**Dataset excerpt**
== == ==

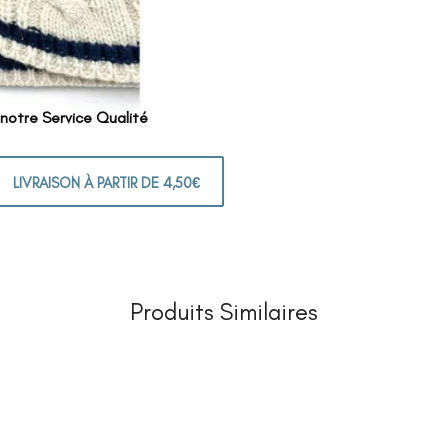
 notre Service Qualité
LIVRAISON À PARTIR DE 4,50€
Produits Similaires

== == ==

**What the exercise asks**
The expected result is the material restated word for word, minus any picture.

**Output for this task**
 notre Service Qualité
LIVRAISON À PARTIR DE 4,50€
Produits Similaires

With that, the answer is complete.